Stone

Based on his writing, it is clear that Le Corbusier felt that it was his duty as an architect to meditate on the issues of the modern world and implement solutions in order to improve society, as can be seen in his plan for the Radiant City (La Ville Radieuse).

Let us imagine for an instant that quite suddenly, as a result of some sudden acceleration in social progress, the man of today has five extra hours of freedom at this disposal out of the eight or ten previously allotted to his work. We should be faced with social disaster, for no preparations have as yet been made to absorb such a vast flood of latent energies. [...]We must decide what the occupations are going to be - communal tasks and individual duties that will fill the space between two sleeps... Our task is to put man back on his feet, to make sure that his feet are firmly on the earth, his lungs full of air, his spirit bent upon constructive communal efforts and also animated by the joys to be derived from useful personal activities.
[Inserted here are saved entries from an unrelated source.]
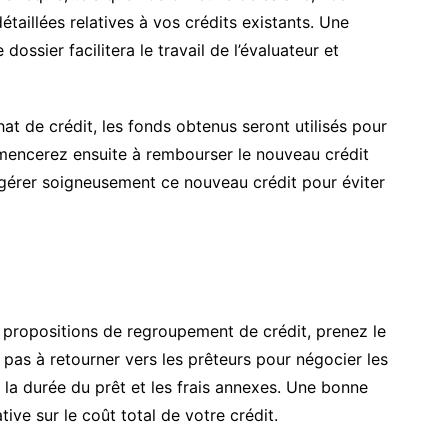
étaillées relatives à vos crédits existants. Une
dossier facilitera le travail de l’évaluateur et
t de crédit, les fonds obtenus seront utilisés pour
mencerez ensuite à rembourser le nouveau crédit
de gérer soigneusement ce nouveau crédit pour éviter
 propositions de regroupement de crédit, prenez le
 pas à retourner vers les prêteurs pour négocier les
, la durée du prêt et les frais annexes. Une bonne
tive sur le coût total de votre crédit.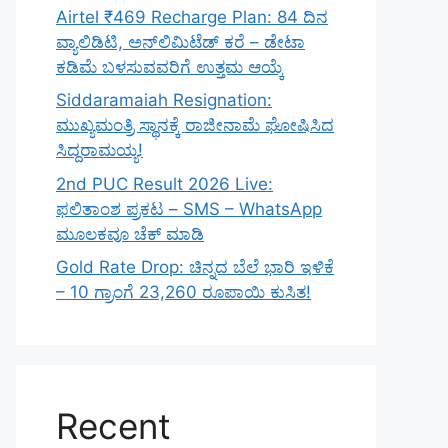
Airtel ₹469 Recharge Plan: 84 ದಿನ
ವ್ಯಾಲಿಡಿಟಿ, ಅನ್‌ಲಿಮಿಟೆಡ್ ಕರೆ – ಡೇಟಾ
ಕಡಿಮೆ ಬಳಸುವವರಿಗೆ ಉತ್ತಮ ಆಯ್ಕೆ
Siddaramaiah Resignation:
ಮುಖ್ಯಮಂತ್ರಿ ಸ್ಥಾನಕ್ಕೆ ರಾಜೀನಾಮೆ ಘೋಷಿಸಿದ
ಸಿದ್ದರಾಮಯ್ಯ!
2nd PUC Result 2026 Live:
ಫಲಿತಾಂಶ ಪ್ರಕಟ – SMS – WhatsApp
ಮೂಲಕವೂ ಚೆಕ್ ಮಾಡಿ
Gold Rate Drop: ಚಿನ್ನದ ಬೆಲೆ ಭಾರಿ ಇಳಿಕೆ
– 10 ಗ್ರಾಂಗೆ 23,260 ರೂಪಾಯಿ ಕುಸಿತ!
Recent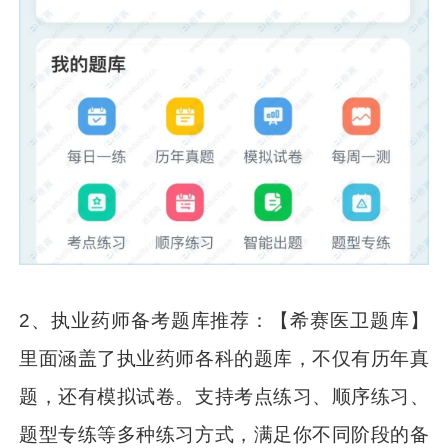
2、执业药师备考题库推荐：【希赛医卫题库】
里面涵盖了执业药师各科的题库，不仅有历年真
题，还有模拟试卷。支持考点练习、顺序练习、
题型专练等多种练习方式，满足你不同阶段的备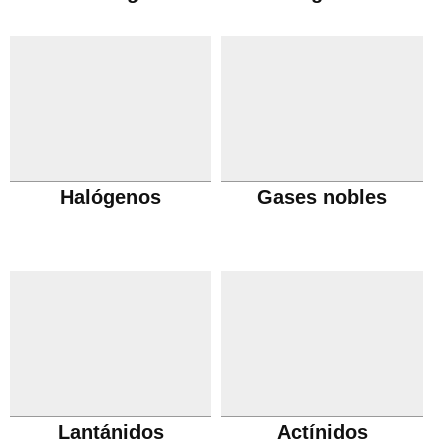
Halógenos
Gases nobles
Lantánidos
Actínidos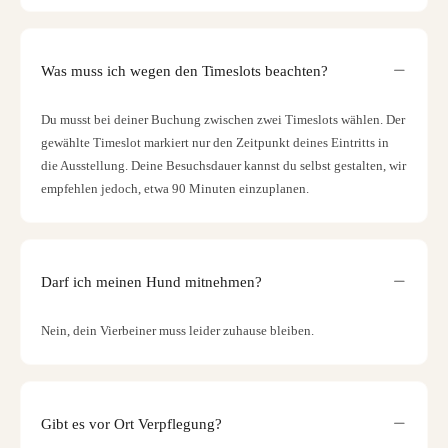
Was muss ich wegen den Timeslots beachten?
Du musst bei deiner Buchung zwischen zwei Timeslots wählen. Der
gewählte Timeslot markiert nur den Zeitpunkt deines Eintritts in
die Ausstellung. Deine Besuchsdauer kannst du selbst gestalten, wir
empfehlen jedoch, etwa 90 Minuten einzuplanen.
Darf ich meinen Hund mitnehmen?
Nein, dein Vierbeiner muss leider zuhause bleiben.
Gibt es vor Ort Verpflegung?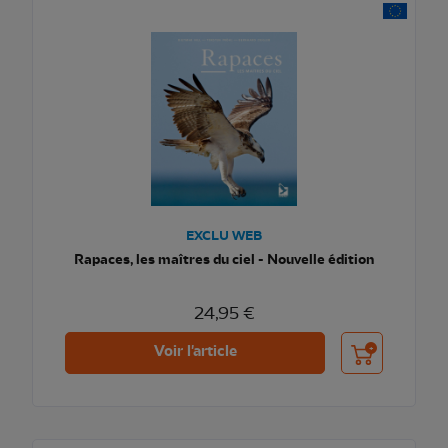
EXCLU WEB
Rapaces, les maîtres du ciel - Nouvelle édition
24,95 €
Ajouter au pani
Voir l'article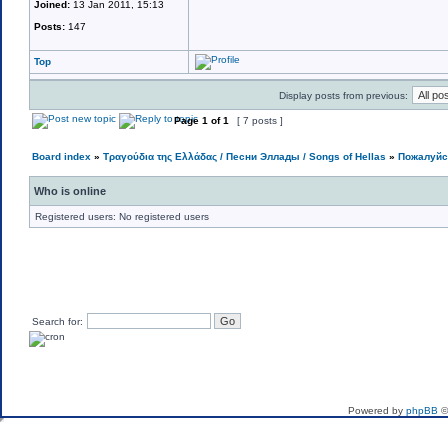
Joined:
13 Jan 2011, 15:13
Posts:
147
Top
Display posts from previous:
Page
1
of
1
[ 7 posts ]
Board index
»
Τραγούδια της Ελλάδας / Песни Эллады / Songs of Hellas
»
Пожалуйст
Who is online
Registered users: No registered users
Search for:
If you want to send me 
Powered by
phpBB
©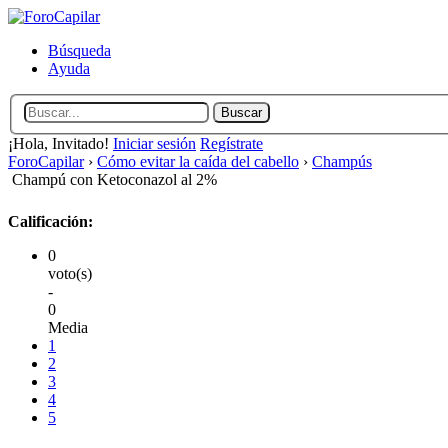
Búsqueda
Ayuda
¡Hola, Invitado!
Iniciar sesión
Regístrate
ForoCapilar
›
Cómo evitar la caída del cabello
›
Champús
Champú con Ketoconazol al 2%
Calificación:
0
voto(s)
-
0
Media
1
2
3
4
5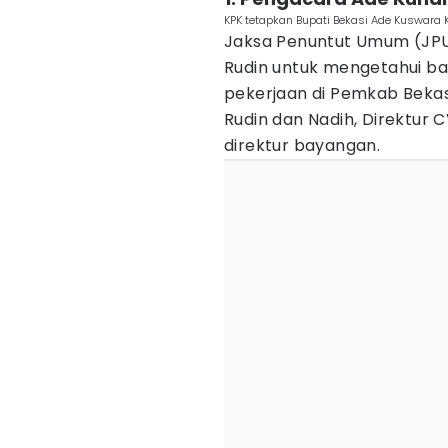
KPK tetapkan Bupati Bekasi Ade Kuswara
Jaksa Penuntut Umum (JPU
Rudin untuk mengetahui b
pekerjaan di Pemkab Bekas
Rudin dan Nadih, Direktur 
direktur bayangan.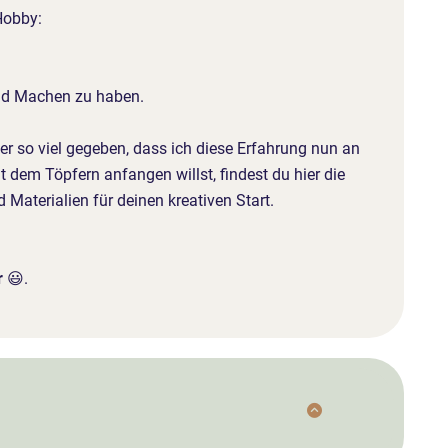
Hobby:
nd Machen zu haben.
er so viel gegeben, dass ich diese Erfahrung nun an
 dem Töpfern anfangen willst, findest du hier die
Materialien für deinen kreativen Start.
r
😃.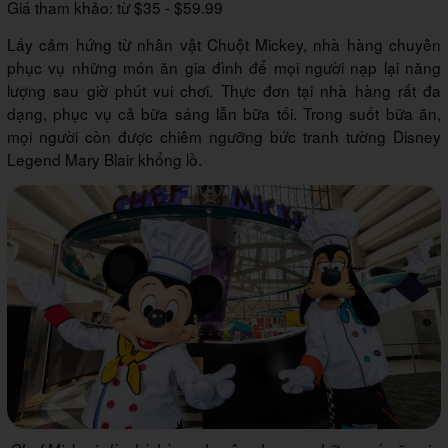
Giá tham khảo: từ $35 - $59.99
Lấy cảm hứng từ nhân vật Chuột Mickey, nhà hàng chuyên
phục vụ những món ăn gia đình để mọi người nạp lại năng
lượng sau giờ phút vui chơi. Thực đơn tại nhà hàng rất đa
dạng, phục vụ cả bữa sáng lẫn bữa tối. Trong suốt bữa ăn,
mọi người còn được chiêm ngưỡng bức tranh tường Disney
Legend Mary Blair khổng lồ.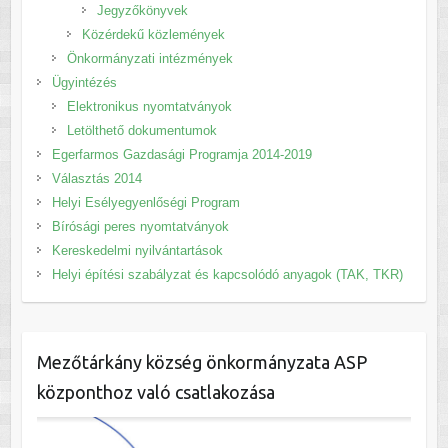
Jegyzőkönyvek
Közérdekű közlemények
Önkormányzati intézmények
Ügyintézés
Elektronikus nyomtatványok
Letölthető dokumentumok
Egerfarmos Gazdasági Programja 2014-2019
Választás 2014
Helyi Esélyegyenlőségi Program
Bírósági peres nyomtatványok
Kereskedelmi nyilvántartások
Helyi építési szabályzat és kapcsolódó anyagok (TAK, TKR)
Mezőtárkány község önkormányzata ASP
központhoz való csatlakozása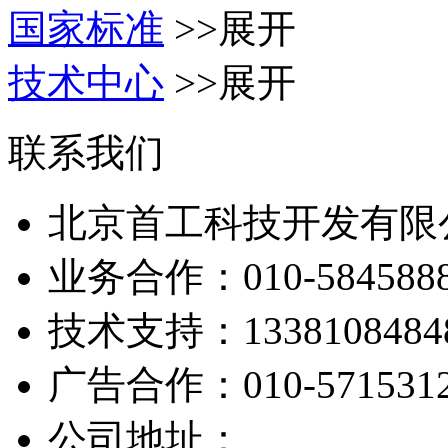
国家标准
>>展开
技术中心
>>展开
联系我们
北京首工科技开发有限
业务合作：
010-584588
技术支持：
1338108484
广告合作：
010-571531
公司地址：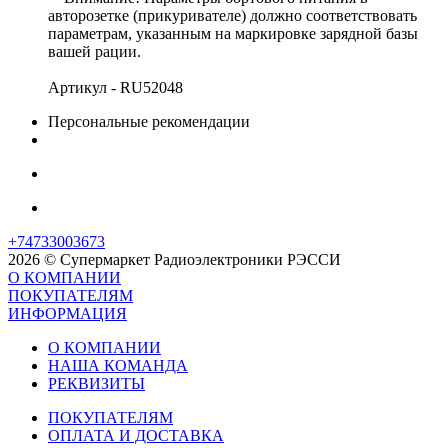
авторозетке (прикуривателе) должно соответствовать
параметрам, указанным на маркировке зарядной базы
вашей рации.
Артикул - RU52048
Персональные рекомендации
+74733003673
2026 © Супермаркет Радиоэлектроники РЭССИ
О КОМПАНИИ
ПОКУПАТЕЛЯМ
ИНФОРМАЦИЯ
О КОМПАНИИ
НАША КОМАНДА
РЕКВИЗИТЫ
ПОКУПАТЕЛЯМ
ОПЛАТА И ДОСТАВКА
In his plan for the Radiant City, Le Corbusier instills strict boundaries for each function in society and in life. A hierarchy is put into place with the government buildings and business centers at the top and the factories and heavy industry at the bottom. The architectural hierarchies of the Radiant City mirrored the class hierarchies of the people who were to live there. There were those who labored and those who were "wellenough endowed to have the ability and the duty to think".89 Not only does this hierarchy imply who is in charge, but illustrates that Le Corbusier thought that the decisions made for society were to be made by the philosophers, the elite, and undoubtedly, himself.